Ambas me hacen pensar sobre este momento tan cruel que está dando latigazos al mundo de una manera silenciosa, anónima, saltando entre países y continentes sin ningún pudor ni respeto. Cobrándose las vidas de los más vulnerables y dejándonos temblando a los que creemos que no lo somos. Veo, casi llorando, los hombros débiles y valientes al mismo tiempo de miles de ancianos de un lado al otro del charco poniéndose la vacuna y aplaudiendo casi sin poder juntar sus manos torcidas por el tiempo, pero al que pretender sacar y rascar todo lo que puedan. Verles volver a sus habitaciones en silla de ruedas, arrugados, pero con una imagen de auténticos gladiadores, tiene que ser esa señal de esperanza que esta humanidad tan torcida necesita. Ver cómo a los que les quedan menos eneros pelean sin descanso por llegar a primavera. Esa esperanza en dos pinchazos en los que ya han vivido todo se ha convertido de repente en nuestra prioridad. Es como quien intenta salvar de las llamas ese retrato familiar antiguo que está a punto quemarse junto a toda la casa. Y ellos son esas estrellas que nos han dado en toda nuestra cara de burgueses mimados. Nos han explicado con cada imagen y en todos los idiomas posibles que, aunque todo pinte oscuro, ellos no van a rendirse. Que quieren vivir igual que todos. Que quieren seguir comiéndose el mundo. Que no quieren morirse solos en esas residencias. Que quieren seguir viendo lo que les quede por vivir. Conozco a un niño de 10 años que esta pasada Nochebuena tenía ese miedo metido hasta las entrañas por ver de lejos a su abuelo. Temblaba tanto que el disimulo que forzaba era inútil. Lo sintió como el de los valientes que temen a la muerte. Y así cruzaremos al próximo año con la ausencia de carcajadas y silencios que honren a los muertos desde la Puerta del Sol a Time Square. Estrenaremos un nuevo calendario con la sonrisa tapada y responsable de los niños, la esperanza de los ancianos que quieren hacerse más viejos y el intento de un mundo que no juegue a atragantarse con las uvas y las falsas campanadas. Feliz 2021.

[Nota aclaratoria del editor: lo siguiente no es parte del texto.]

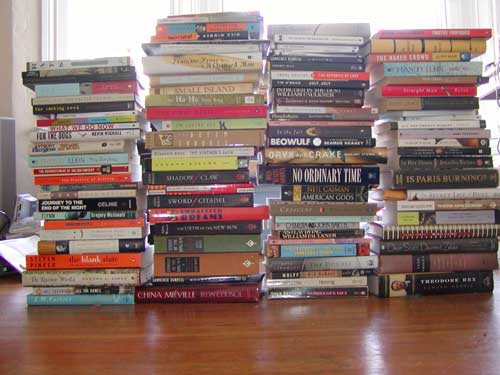 What are the coordinates of `books` in the screenshot? It's located at (215, 149), (320, 147), (434, 155), (109, 177). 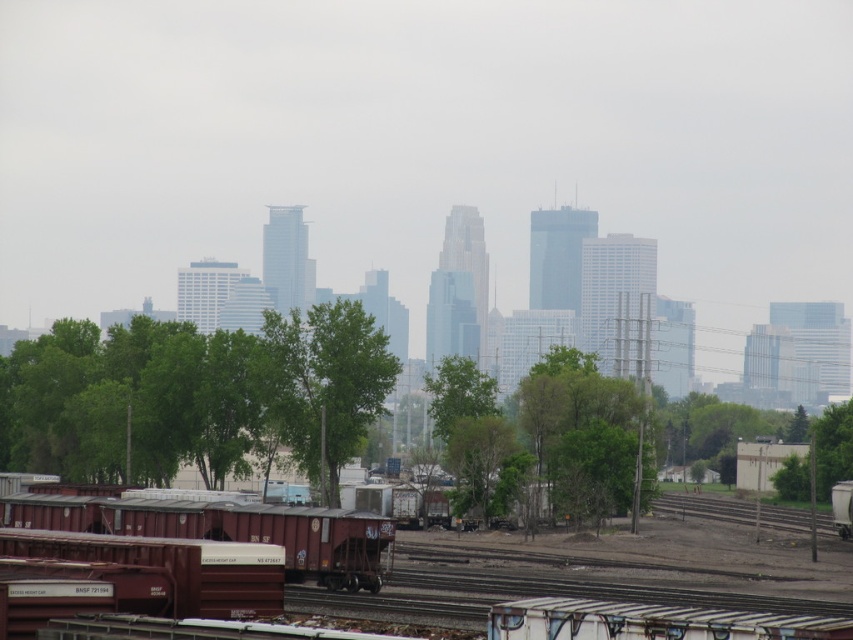 Question: Among these objects, which one is farthest from the camera?

Choices:
 (A) green leafy tree at center-right
 (B) green leafy tree at lower center
 (C) rusty metal train car at lower left
 (D) rusty metal train car at center

Answer: (A)

Question: Can you confirm if rusty metal train car at center is bigger than green leafy tree at center-right?

Choices:
 (A) yes
 (B) no

Answer: (A)

Question: Which point is closer to the camera?

Choices:
 (A) (462, 502)
 (B) (706, 396)

Answer: (A)

Question: Based on their relative distances, which object is nearer to the green leafy tree at lower center?

Choices:
 (A) green leafy tree at center-right
 (B) green leafy tree at center
 (C) green matte tree at center

Answer: (B)

Question: Does green leafy tree at center have a greater width compared to green leafy tree at center-right?

Choices:
 (A) no
 (B) yes

Answer: (B)

Question: Observing the image, what is the correct spatial positioning of green leafy tree at center in reference to rusty metal train car at lower left?

Choices:
 (A) below
 (B) above

Answer: (B) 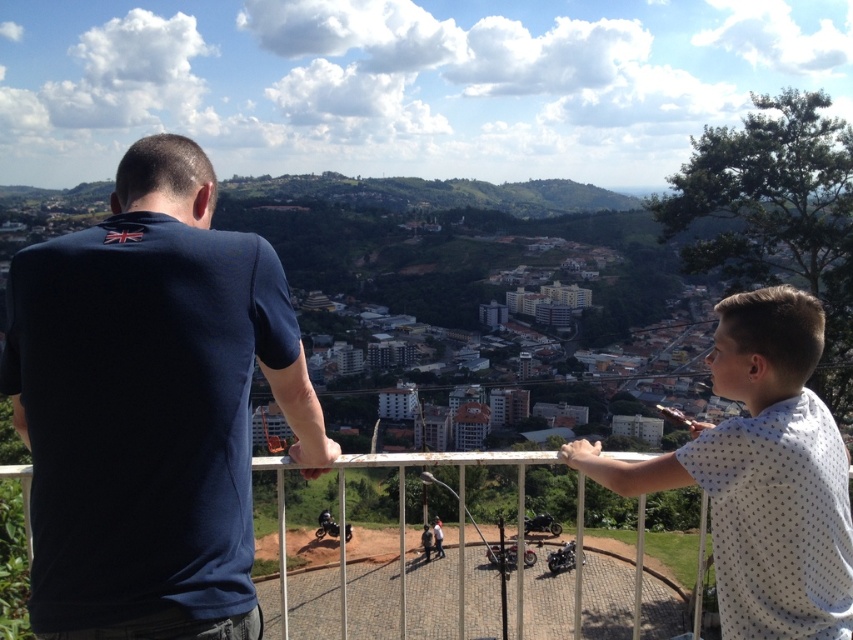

Ha pasado tanto tiempo desde el último 1 de enero, que despedir este 2020 va a ser como si hubiera sido multiplicado por meses invisibles, varios años en uno y demasiados días y semanas eternas. Horas que se convirtieron en infiernos que nos costará perdonar y demasiados minutos en que nos hemos tragado las lágrimas y nos hemos tenido que hacer los fuertes. Hasta este primer mes de nuestro calendario, la pandemia de la gripe de 1918 había sido consideraba la más devastadora de la historia humana, ya que en solo un año mató a cerca de 40 millones de personas. La primera alarma saltó en el mes de marzo (como la nuestra) en Fort Riley (Kansas, Estados Unidos), aunque ya en el otoño de 1917 se había producido una primera oleada en al menos 14 campamentos militares. El origen sigue siendo desconocido, indefinido y con China en la ecuación, pero el paciente cero fue localizado en Estados Unidos, concretamente, en el condado de Haskell, en abril de 1918, y en algún momento del verano de ese mismo año, este virus mutó y se convirtió en un agente infeccioso letal.